Gustav Rehberger (1910-1995) was an illustrator, designer, painter, educator, and performance artist in New York City.
The Rehberger family emigrated from Austria to Chicago in 1923. At age 14, Rehberger began studying at the Art Institute of Chicago on a scholarship that continued for three years. While still a teenager, he also was enrolled in The Art Instruction Schools, Minneapolis. After declining two college scholarships, he worked as a graphic designer and illustrator to help support his family during the Depression. From 1929-1942, he was Art Director at Reuben H. Donnelly Corporation in Chicago, publishers of telephone directories.
During World War II, the Wartime Committee of the Society of Typographic Artists commissioned Rehberger to paint two murals for the interior of Chicago's Union Station (1942). He moved to New York City in 1943 and soon enlisted in the U.S. Army Air Forces. While in the service, Rehberger was assigned to the Illustrations and Format Branch where he created visual training aids.
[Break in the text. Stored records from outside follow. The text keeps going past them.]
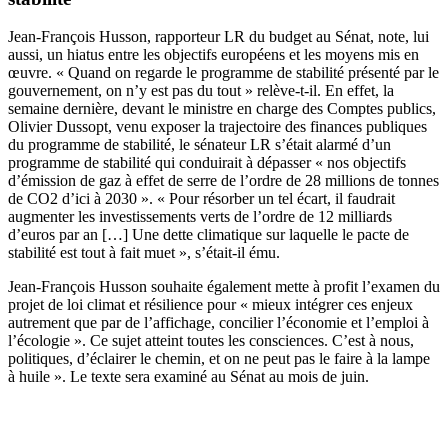
Jean-François Husson, rapporteur LR du budget au Sénat, note, lui
aussi, un hiatus entre les objectifs européens et les moyens mis en
œuvre. « Quand on regarde le programme de stabilité présenté par le
gouvernement, on n’y est pas du tout » relève-t-il. En effet, l
a
semaine dernière
, devant le ministre en charge des Comptes publics,
Olivier Dussopt, venu exposer la trajectoire des finances publiques
du programme de stabilité, le sénateur LR s’était alarmé d’un
programme de stabilité qui conduirait à dépasser « nos objectifs
d’émission de gaz à effet de serre de l’ordre de 28 millions de tonnes
de CO2 d’ici à 2030 ». « Pour résorber un tel écart, il faudrait
augmenter les investissements verts de l’ordre de 12 milliards
d’euros par an […] Une dette climatique sur laquelle le pacte de
stabilité est tout à fait muet », s’était-il ému.
Jean-François Husson souhaite également mette à profit l’examen du
projet de loi climat et résilience pour « mieux intégrer ces enjeux
autrement que par de l’affichage, concilier l’économie et l’emploi à
l’écologie ». Ce sujet atteint toutes les consciences. C’est à nous,
politiques, d’éclairer le chemin, et on ne peut pas le faire à la lampe
à huile ». Le texte sera examiné au Sénat au mois de juin.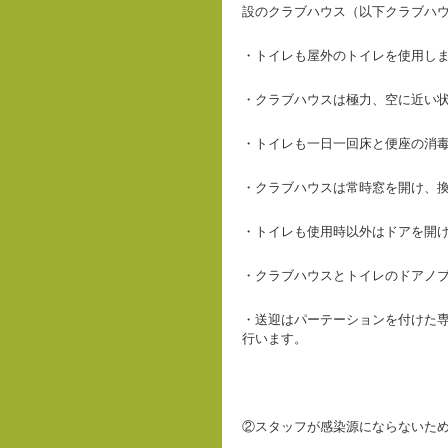
設のクラブハウス（以下クラブハ
・トイレも屋外のトイレを使用し
・クラブハウスは極力、空に近い
・トイレも一日一回床と便座の消
・クラブハウスは常時窓を開け、
・トイレも使用時以外はドアを開
・クラブハウスとトイレのドアノ
・送迎はパーテーションを付けた
行います。
②スタッフが感染源にならないた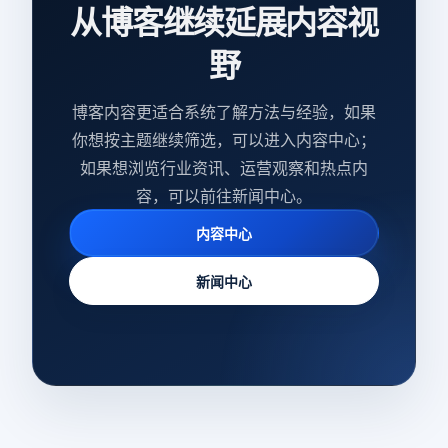
从博客继续延展内容视
野
博客内容更适合系统了解方法与经验，如果
你想按主题继续筛选，可以进入内容中心；
如果想浏览行业资讯、运营观察和热点内
容，可以前往新闻中心。
内容中心
新闻中心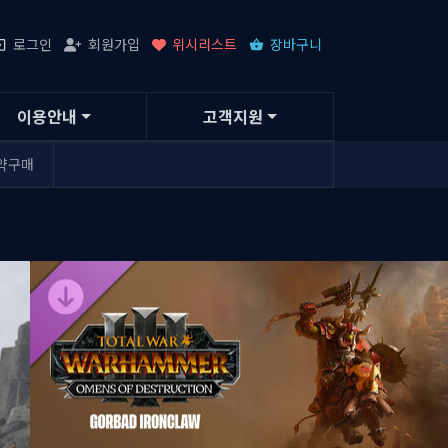
로그인
회원가입
위시리스트
장바구니
이용안내
고객지원
약구매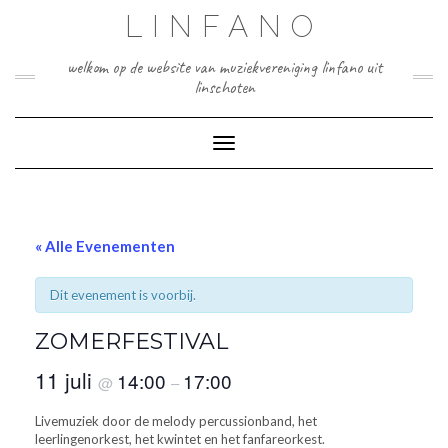
Doorgaan
LINFANO
naar
inhoud
welkom op de website van muziekvereniging linfano uit
linschoten
Toggle navigatie
« Alle Evenementen
Dit evenement is voorbij.
ZOMERFESTIVAL
11 juli
14:00
17:00
@
–
Livemuziek door de melody percussionband, het
leerlingenorkest, het kwintet en het fanfareorkest.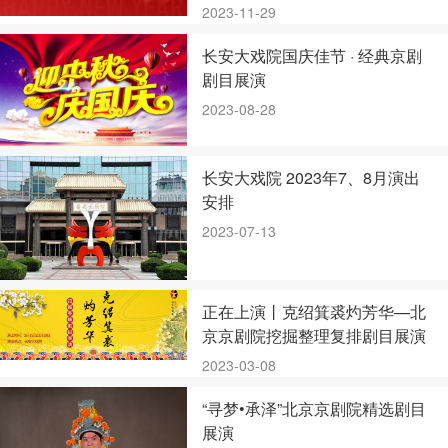
2023-11-29
长安大戏院国庆佳节 · 经典京剧
剧目展演
2023-08-28
长安大戏院 2023年7、8月演出
安排
2023-07-13
正在上演丨克绍箕裘灼芳华—北
京京剧院挖掘整理复排剧目展演
2023-03-08
“寻梦•承泽”北京京剧院精选剧目
展演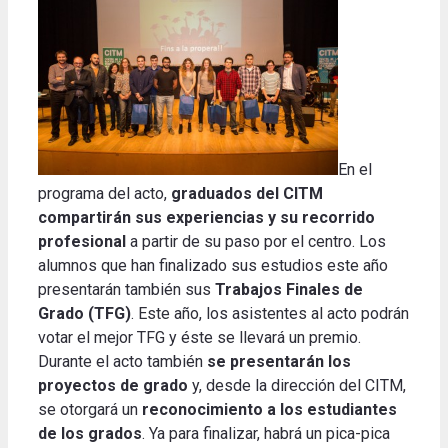
En el
programa del acto,
graduados del CITM
compartirán sus experiencias y su recorrido
profesional
a partir de su paso por el centro.
Los
alumnos que han finalizado sus estudios este año
presentarán también sus
Trabajos Finales de
Grado (TFG)
.
Este año, los asistentes al acto podrán
votar el mejor TFG y éste se llevará un premio.
Durante el acto también
se presentarán los
proyectos de grado
y, desde la dirección del CITM,
se otorgará un
reconocimiento a los estudiantes
de los grados
.
Ya para finalizar, habrá un pica-pica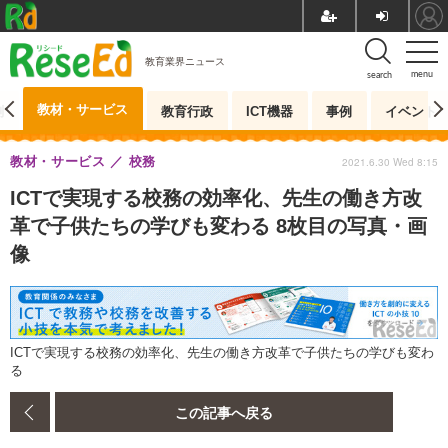
教育業界ニュース
menu
search
教材・サービス
測
教育行政
ICT機器
事例
イベント
教材・サービス
校務
2021.6.30 Wed 8:15
ICTで実現する校務の効率化、先生の働き方改
革で子供たちの学びも変わる 8枚目の写真・画
像
ICTで実現する校務の効率化、先生の働き方改革で子供たちの学びも変わ
る
この記事へ戻る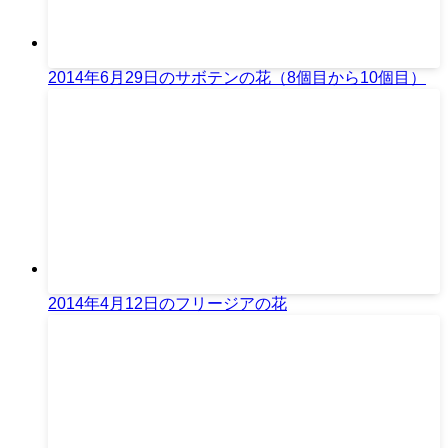
2014年6月29日のサボテンの花（8個目から10個目）
2014年4月12日のフリージアの花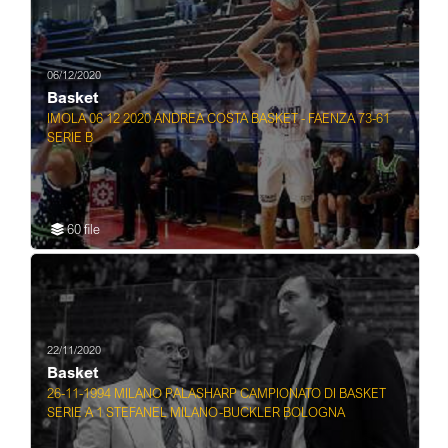
06/12/2020
Basket
IMOLA 06 12 2020 ANDREA COSTA BASKET - FAENZA 73-61
SERIE B
60 file
22/11/2020
Basket
26-11-1994 MILANO PALASHARP CAMPIONATO DI BASKET
SERIE A 1 STEFANEL MILANO-BUCKLER BOLOGNA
After the war, Rehberger's illustrations appeared in the national advertising campaigns of Celanese Chemicals, Philip Morris and Sheraton Hotels; were featured in major newspaper and magazines such as Chicago Daily Tribune, The New York Times, and Esquire; and in various Christian publications.
In order to focus on painting, in 1969 Rehberger ceased commercial work. From 1972-1993 he taught drawing, anatomy, and composition at the Art Students League of New York. He also became interested in performance art. Evolving out of his classroom drawing demonstrations, Rehberger's performances - the act of painting and drawing before a live audience - soon moved to formal performance spaces and often were accompanied by recorded music.
Throughout his career, Rehberger participated in numerous group shows and was the recipient of many awards and prizes. He also had a number of solo exhibitions, among them shows at the Society of Illustrators in New York, National Gallery of Art in Washington, D.C., and National Gallery of Art in London.
Gustav Rehberger died in New York City on July 22, 1995.